The Effects of Multi-modal Takeover Request on Distracted Drivers’ Takeover Performance and Perception
Abstract
Visual and cognitive distractions caused by non-driving related tasks (NDRT) engagement and over-trust were exposed and considered a serious driving safety hazard for the automated driving system (ADS). However, the typical HMI design of takeover request (TOR) in the market (displaying a symbol in the digital cluster with an auditory warning) can be easily unnoticed, especially in auditory conflicts scenarios, and should be optimized urgently. This study introduced four multi-modality combinations of TOR. It examined the differences in drivers’ reaction time, reaction quality, and subjective perception in situations where the drivers were experiencing visual and cognitive distractions. Eighteen drivers participated in the driving-simulator experiment. Results showed that the symbol and speech combination was difficult to notice, yet it was the easiest to understand.

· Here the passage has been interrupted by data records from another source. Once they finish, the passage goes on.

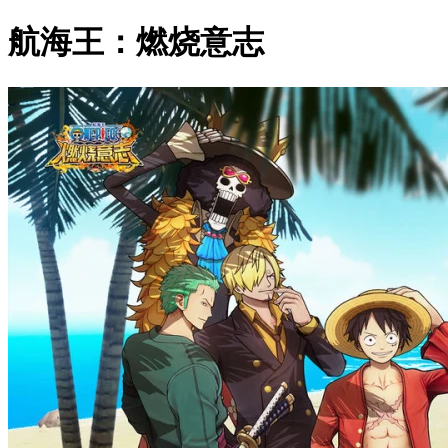
航海王：燃烧意志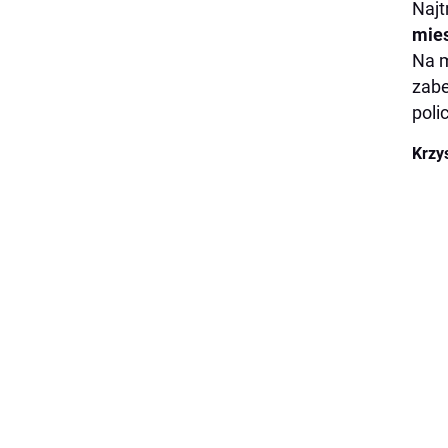
Najt
mie
Na m
zabe
polic
Krzy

Vibration and speech combination could effectively alert the distracted drivers within the shortest time, but there was negative experience feedback from the drivers. Ambient light and speech combination could guide drivers but was inconvenient in time-critical situations. Vibration, light, and speech combination has shown a better performance and user experience in general. Our results provide multi-modal TOR design implications that improve takeover performances and user experiences.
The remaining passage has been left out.